HANNITY: Do you think they want this to fail? Meaning, the Democrats because they can use it as a wedge issue?

PAUL: Some do. Some are disingenuous about this and could care less. Some honestly want it to pass. I am actually a Republican who honestly wants to fix the system. Because we got 10 million to 11 million here illegally because the legal immigrations system broken. So, I do want to fix that. But I can't just vote for any bill if it's not going to secure the border first.

HANNITY: Let me go to a couple of quotes going back to the issue of Snowden and him revealing the secrets. Let me put a couple of things that he said. One, he said, "All I can say right now is the U.S. government is not going to be able to cover this up by jailing or murdering me. Truth is coming and it cannot be stopped." And then he said, "No. I've had no contact with the Chinese government, just like The Guardian and The Washington Post, I only work with journalists."

There's been a lot of discussion in the country about whether he is a hero or a traitor. I am glad this information came out, because I think the American people have a right to know, I'm also concern though about revealing secrets. What's your take on it?

PAUL: You know, I think if he had revealed a computer program that showed how we eavesdropped on people who are enemies, that would be a very serious crime. But he revealed something that the media complained everybody already knew about it anyway. So, we did. I had been revealed, The New York Times have revealed it. We passed special legislation -- I voted against all of this. But they did pass special legislation authorizing it.

But he still feels like it goes against the Fourth Amendment and what the Constitution and the Bill of Rights stands for. I tend to agree with his position (INAUDIBLE) on deciding when you decide to become a civil disobedient. You know, we had famous ones in our career. Some of them only had to serve like one day in jail. Martin Luther King served 30 days in jail. He may be looking at live in prison. So, there's a question. People are saying, oh, we ought to just come home, but I don't know if that's a good or bad idea if he's facing life in prison.

HANNITY: Yes. Let me ask you about this, this trip that the president in Dublin for the I guess the G-8 summit and the first lady has an entourage of 30, a $3,300 a night beautiful suite, pretty good life that you can have it. There's an upcoming trip to Africa later this month that is expected to cost $60 million to $100 million for taxpayers, but the president couldn't keep the White House open. Do you see a correlation there?

PAUL: Well, you know, we also don't have the Capitol Police guarding all the entrances to the Senate buildings anymore because the sequester, but we had enough for travel. We also had 225 IRS travel trips last year to the tune of $4 million they spent, it was over a two-year period.

So, really, you know, it's crazy what's going on with government travel, government expense. Overall, federal employees spent $9 billion on travel. And when all this came out about the sequester, I proposed that we cut it by 25 percent, don't let it affect the military, just cut everybody else by 25 percent, and it'd save over $2 billion. So, I think there's room for cutting and they ought to look in the mirror maybe.
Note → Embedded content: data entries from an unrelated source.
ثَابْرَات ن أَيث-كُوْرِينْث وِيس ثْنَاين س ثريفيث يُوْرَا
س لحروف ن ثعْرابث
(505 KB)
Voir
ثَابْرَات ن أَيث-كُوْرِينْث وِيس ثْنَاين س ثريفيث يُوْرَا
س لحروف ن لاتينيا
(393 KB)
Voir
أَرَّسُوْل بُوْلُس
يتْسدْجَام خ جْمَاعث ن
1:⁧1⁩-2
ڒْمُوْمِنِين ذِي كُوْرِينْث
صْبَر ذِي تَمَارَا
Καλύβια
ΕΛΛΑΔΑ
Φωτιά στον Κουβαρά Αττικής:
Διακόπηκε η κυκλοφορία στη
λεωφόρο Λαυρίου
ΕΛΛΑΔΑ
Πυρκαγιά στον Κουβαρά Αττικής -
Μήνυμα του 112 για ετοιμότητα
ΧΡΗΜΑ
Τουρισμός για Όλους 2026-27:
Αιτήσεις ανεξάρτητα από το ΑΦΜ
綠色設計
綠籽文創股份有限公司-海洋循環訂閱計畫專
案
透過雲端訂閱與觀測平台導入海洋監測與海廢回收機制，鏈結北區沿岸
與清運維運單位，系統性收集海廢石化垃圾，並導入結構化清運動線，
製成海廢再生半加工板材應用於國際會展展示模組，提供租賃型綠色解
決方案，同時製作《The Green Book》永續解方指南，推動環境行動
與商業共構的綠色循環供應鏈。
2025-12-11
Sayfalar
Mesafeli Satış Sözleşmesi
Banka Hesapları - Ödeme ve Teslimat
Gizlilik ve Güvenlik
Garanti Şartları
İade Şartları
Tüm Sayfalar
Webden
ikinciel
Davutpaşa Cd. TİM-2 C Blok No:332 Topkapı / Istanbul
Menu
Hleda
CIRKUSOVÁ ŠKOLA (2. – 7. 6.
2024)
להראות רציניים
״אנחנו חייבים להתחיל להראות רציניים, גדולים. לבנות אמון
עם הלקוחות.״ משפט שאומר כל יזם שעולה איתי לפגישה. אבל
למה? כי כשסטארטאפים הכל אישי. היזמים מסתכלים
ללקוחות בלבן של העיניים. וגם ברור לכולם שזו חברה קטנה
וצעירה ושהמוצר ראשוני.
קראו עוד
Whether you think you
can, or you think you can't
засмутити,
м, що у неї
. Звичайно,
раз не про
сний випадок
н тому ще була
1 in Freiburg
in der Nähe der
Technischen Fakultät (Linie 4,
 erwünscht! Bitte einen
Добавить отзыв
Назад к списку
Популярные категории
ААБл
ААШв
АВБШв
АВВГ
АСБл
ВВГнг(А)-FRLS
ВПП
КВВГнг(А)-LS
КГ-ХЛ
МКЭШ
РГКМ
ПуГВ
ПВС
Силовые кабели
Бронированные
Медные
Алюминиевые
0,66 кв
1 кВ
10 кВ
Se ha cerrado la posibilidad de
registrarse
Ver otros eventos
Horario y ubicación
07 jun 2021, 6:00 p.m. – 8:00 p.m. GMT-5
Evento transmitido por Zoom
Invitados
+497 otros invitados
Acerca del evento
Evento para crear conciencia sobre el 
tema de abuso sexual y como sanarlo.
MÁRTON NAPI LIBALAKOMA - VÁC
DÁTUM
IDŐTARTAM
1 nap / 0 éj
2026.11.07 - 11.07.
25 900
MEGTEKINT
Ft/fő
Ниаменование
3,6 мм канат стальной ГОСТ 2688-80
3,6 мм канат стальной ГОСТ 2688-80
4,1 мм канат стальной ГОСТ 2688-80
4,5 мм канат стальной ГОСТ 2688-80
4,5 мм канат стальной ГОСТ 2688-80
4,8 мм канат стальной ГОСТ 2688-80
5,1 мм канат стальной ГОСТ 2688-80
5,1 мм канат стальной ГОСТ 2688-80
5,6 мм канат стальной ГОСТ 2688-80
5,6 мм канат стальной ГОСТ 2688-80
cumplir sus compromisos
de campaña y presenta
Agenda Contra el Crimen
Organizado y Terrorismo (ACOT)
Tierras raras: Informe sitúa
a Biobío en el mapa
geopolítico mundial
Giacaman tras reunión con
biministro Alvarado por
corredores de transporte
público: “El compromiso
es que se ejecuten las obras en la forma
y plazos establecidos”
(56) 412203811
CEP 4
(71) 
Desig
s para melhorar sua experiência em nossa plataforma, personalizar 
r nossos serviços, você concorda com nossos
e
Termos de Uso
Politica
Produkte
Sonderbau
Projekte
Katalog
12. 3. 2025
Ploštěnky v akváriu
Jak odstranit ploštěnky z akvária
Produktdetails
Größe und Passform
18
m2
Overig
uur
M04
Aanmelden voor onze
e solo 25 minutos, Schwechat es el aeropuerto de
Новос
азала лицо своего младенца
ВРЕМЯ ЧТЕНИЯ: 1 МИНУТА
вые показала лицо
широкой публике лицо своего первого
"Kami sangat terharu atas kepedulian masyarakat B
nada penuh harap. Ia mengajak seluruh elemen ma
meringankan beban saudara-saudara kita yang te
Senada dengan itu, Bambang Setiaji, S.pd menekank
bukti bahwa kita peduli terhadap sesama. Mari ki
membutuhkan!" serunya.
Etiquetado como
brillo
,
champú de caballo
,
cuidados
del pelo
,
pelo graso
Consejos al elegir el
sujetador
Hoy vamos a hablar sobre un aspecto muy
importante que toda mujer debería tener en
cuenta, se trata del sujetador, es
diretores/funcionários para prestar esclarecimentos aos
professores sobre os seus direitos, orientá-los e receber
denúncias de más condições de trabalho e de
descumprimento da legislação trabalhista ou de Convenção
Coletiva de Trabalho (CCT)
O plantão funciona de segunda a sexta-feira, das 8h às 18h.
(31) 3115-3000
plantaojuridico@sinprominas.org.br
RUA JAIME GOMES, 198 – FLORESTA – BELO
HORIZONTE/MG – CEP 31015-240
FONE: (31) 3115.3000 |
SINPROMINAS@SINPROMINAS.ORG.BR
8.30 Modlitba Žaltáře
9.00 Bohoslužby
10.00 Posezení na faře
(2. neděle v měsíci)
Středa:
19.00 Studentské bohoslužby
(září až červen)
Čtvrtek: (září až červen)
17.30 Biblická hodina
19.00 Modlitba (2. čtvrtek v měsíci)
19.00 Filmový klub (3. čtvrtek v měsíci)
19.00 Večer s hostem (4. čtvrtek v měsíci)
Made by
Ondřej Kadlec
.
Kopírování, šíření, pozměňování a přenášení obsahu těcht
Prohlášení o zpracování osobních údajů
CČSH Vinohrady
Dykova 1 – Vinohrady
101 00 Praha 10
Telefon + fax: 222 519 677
HANNITY: All right. You've had a lot of trips recently. Let me say, you've been in Iowa, New Hampshire, South Carolina, very interesting states that you've been traveling to, Senator. How is one to interpret your travel schedule?

PAUL: Well, you know, when you go to the early primary states, people do pay attention, and right now, I want them to pay attention to the fact that I want a bigger Republican Party that competes in all 50 states, I want to go from five percent of the African-American vote to at least 20, 25 percent of the African-American vote in one election. If we do that, all the states where we're not competitive, all of a sudden they've become competitive again.

HANNITY: And that means, you are really seriously thinking about it.

PAUL: We're thinking about growing the party. What comes after that, we'll see.

HANNITY: You know, you are not giving me any information. You're making it hard. I'm trying hard here, Senator. Not breaking news tonight, I got it.

PAUL: I'm trying to give you a scoop. The best I got.

HANNITY: All right. Good to see you, Senator Rand Paul. Thanks for being with us.